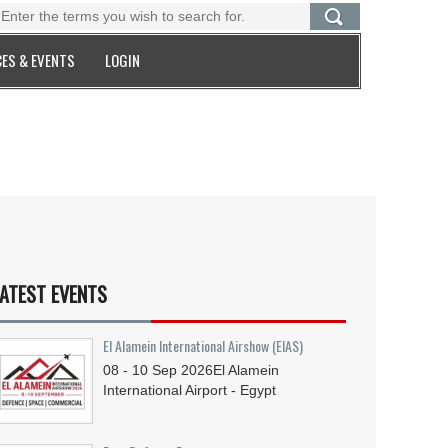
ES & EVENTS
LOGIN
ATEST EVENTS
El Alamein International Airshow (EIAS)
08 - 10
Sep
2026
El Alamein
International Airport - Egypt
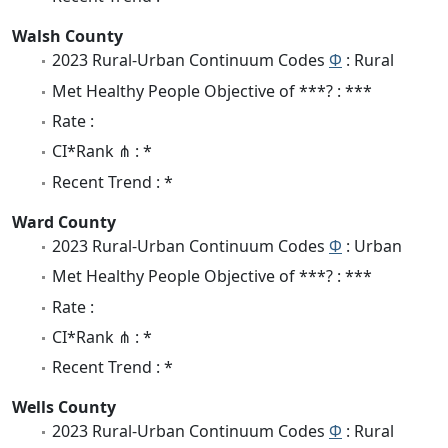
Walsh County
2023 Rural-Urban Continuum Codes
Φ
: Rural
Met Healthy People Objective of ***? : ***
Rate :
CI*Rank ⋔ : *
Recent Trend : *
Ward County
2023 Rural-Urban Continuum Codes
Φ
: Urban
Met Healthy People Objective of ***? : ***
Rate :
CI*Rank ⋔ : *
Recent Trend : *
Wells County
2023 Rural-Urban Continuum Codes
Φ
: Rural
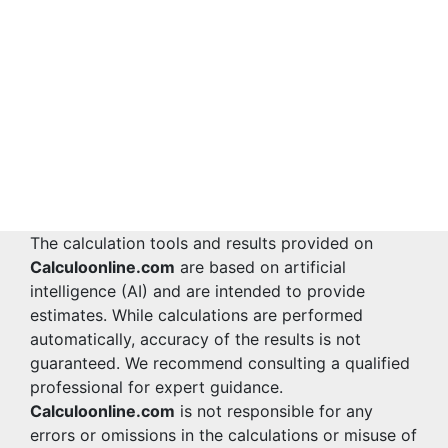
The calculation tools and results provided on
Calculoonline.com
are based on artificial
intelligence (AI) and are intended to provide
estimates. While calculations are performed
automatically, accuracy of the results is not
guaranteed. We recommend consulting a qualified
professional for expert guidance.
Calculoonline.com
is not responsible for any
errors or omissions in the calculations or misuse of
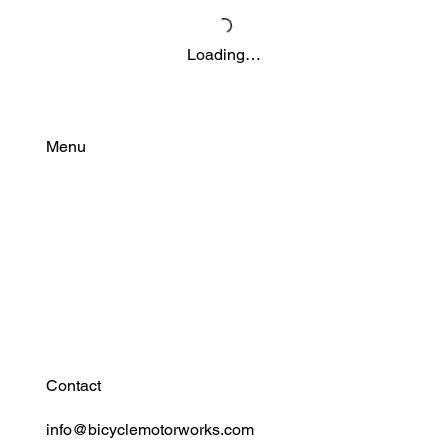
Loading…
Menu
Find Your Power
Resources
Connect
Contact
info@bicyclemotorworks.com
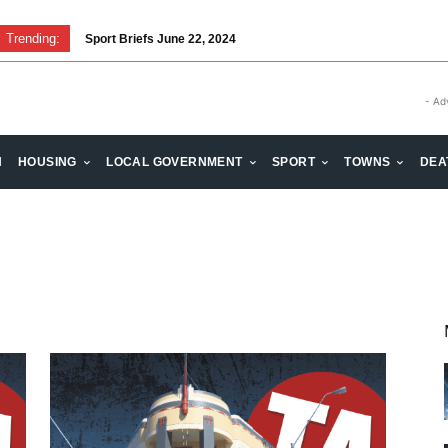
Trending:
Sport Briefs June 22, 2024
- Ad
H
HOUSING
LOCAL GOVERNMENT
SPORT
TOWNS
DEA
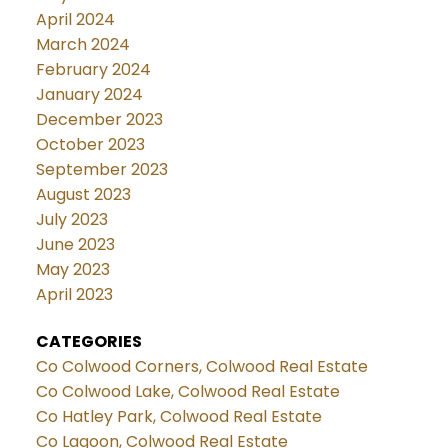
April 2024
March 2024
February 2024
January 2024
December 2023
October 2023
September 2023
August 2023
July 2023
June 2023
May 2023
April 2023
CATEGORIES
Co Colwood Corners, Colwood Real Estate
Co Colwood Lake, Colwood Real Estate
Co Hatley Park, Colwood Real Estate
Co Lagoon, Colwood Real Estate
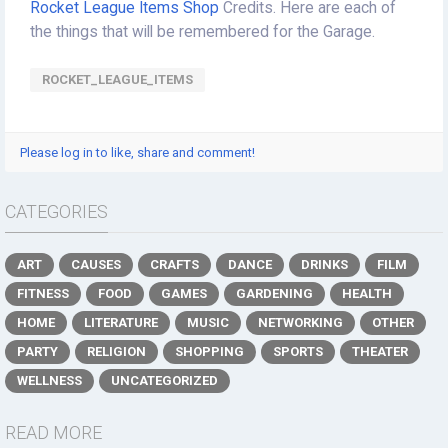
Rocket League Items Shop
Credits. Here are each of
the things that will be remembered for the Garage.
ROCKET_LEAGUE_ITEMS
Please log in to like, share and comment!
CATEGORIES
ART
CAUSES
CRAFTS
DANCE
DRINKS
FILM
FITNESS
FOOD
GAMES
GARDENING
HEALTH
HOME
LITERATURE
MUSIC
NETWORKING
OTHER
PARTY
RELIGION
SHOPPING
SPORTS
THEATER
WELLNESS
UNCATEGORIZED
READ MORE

==

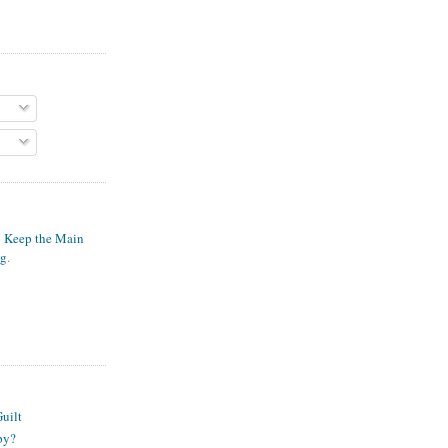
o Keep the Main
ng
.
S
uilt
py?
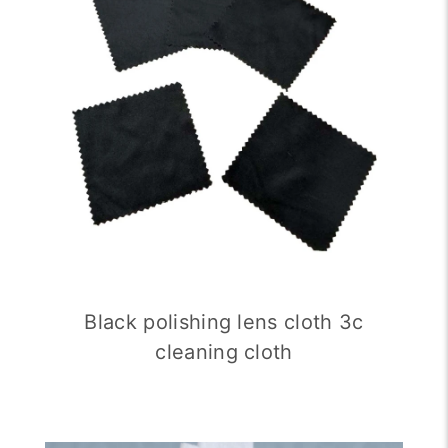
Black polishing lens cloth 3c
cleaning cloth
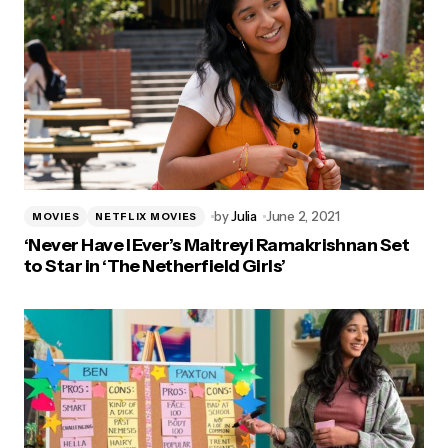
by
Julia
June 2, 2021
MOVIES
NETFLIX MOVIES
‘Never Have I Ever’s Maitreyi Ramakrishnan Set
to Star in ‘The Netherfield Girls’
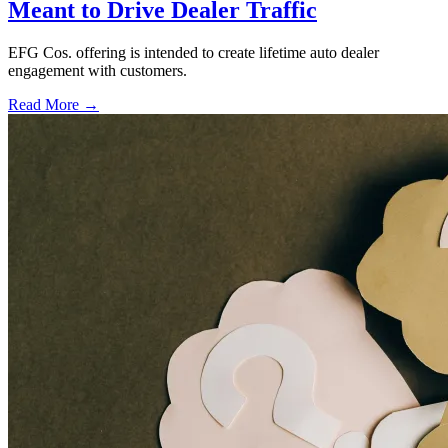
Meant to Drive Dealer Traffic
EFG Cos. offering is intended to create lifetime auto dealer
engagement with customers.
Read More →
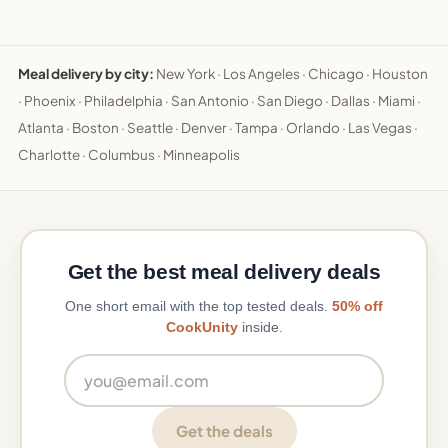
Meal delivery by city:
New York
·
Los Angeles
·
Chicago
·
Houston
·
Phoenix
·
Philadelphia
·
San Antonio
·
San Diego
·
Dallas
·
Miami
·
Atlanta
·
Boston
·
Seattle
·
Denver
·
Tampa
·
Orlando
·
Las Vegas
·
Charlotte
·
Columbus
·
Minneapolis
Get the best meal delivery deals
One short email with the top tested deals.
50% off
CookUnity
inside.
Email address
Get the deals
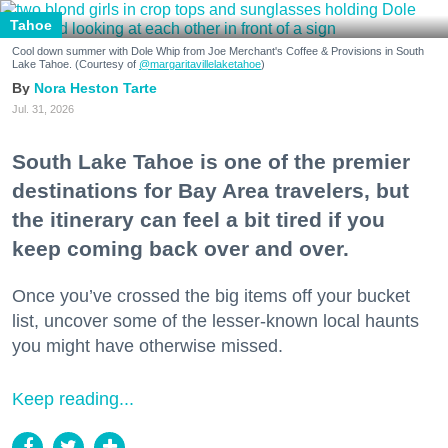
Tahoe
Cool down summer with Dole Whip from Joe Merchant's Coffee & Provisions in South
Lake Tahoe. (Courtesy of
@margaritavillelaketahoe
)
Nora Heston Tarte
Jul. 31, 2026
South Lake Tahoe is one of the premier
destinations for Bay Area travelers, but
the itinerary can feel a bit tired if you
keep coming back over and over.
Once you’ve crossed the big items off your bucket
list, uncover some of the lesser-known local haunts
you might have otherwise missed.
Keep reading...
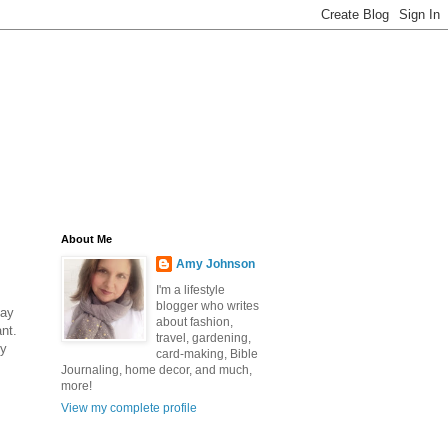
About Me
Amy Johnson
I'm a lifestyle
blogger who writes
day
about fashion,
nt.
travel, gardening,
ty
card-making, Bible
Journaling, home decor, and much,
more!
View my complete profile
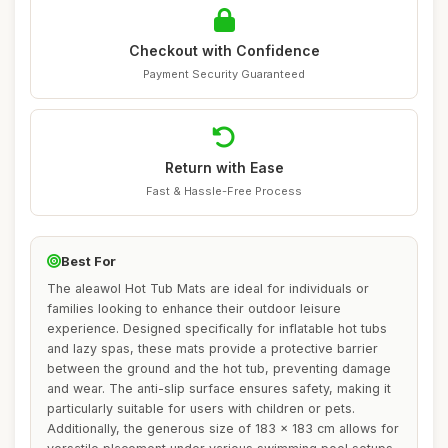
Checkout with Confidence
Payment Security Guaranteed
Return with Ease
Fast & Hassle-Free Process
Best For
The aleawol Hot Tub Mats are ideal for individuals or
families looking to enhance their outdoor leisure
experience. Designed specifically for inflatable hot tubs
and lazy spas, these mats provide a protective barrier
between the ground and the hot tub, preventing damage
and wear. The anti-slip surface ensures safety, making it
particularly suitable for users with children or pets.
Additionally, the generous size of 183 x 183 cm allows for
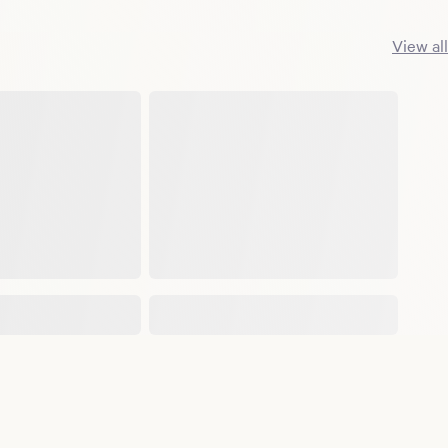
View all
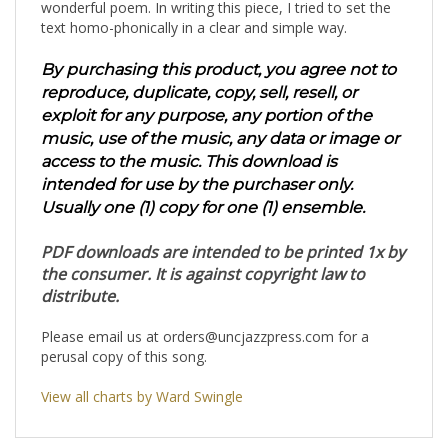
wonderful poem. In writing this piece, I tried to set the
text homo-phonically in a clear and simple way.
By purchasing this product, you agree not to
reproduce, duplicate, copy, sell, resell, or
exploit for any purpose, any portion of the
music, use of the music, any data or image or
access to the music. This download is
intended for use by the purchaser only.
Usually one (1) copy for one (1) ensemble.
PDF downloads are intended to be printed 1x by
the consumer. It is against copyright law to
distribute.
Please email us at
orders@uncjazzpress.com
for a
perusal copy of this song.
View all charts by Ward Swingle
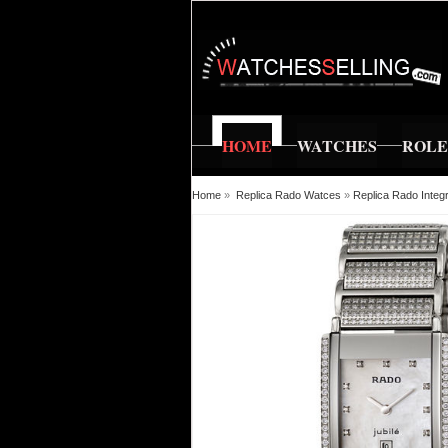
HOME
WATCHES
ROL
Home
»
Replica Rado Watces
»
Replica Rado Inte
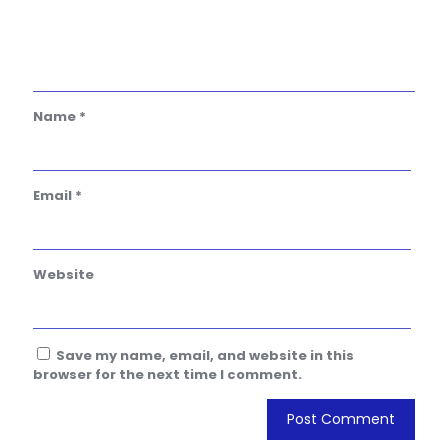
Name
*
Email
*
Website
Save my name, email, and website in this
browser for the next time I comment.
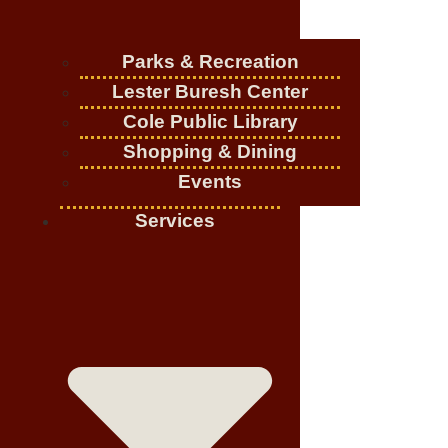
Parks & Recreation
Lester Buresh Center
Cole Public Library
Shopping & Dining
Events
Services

...

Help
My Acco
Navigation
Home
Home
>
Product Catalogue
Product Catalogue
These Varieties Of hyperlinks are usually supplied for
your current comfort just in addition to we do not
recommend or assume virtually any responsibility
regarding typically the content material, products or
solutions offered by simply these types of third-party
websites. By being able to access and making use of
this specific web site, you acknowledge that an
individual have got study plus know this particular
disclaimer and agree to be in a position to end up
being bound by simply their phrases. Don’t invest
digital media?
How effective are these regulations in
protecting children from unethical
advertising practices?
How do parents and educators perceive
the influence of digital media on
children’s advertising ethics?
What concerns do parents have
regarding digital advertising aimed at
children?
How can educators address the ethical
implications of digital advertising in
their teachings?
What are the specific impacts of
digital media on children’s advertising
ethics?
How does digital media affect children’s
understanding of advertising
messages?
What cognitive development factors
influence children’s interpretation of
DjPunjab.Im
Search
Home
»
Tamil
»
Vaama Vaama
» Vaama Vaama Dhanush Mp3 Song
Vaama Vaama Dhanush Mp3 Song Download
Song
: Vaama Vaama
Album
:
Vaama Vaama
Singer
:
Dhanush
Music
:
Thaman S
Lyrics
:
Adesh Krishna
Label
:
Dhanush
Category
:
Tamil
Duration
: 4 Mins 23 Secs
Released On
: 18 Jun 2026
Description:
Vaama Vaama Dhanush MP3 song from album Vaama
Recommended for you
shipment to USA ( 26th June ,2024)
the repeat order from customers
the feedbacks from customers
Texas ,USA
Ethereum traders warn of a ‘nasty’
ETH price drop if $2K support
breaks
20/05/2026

• _Problem description_
The line holding "are based on artificial" starts the copy and the line holding "Co Colwood Lake, Colwood Real Estate" ends it. Repeat those two lines above and all between them exactly, leaving out pictures.

• _Task solution_
are based on artificial
intelligence (AI) and are intended to provide
estimates. While calculations are performed
automatically, accuracy of the results is not
guaranteed. We recommend consulting a qualified
professional for expert guidance.
Calculoonline.com
is not responsible for any
errors or omissions in the calculations or misuse of
Loading…
Menu
Find Your Power
Resources
Connect
Contact
info@bicyclemotorworks.com
Trending:
Sport Briefs June 22, 2024
- Ad
H
HOUSING
LOCAL GOVERNMENT
SPORT
TOWNS
DEA
April 2024
March 2024
February 2024
January 2024
December 2023
October 2023
September 2023
August 2023
July 2023
June 2023
May 2023
April 2023
CATEGORIES
Co Colwood Corners, Colwood Real Estate
Co Colwood Lake, Colwood Real Estate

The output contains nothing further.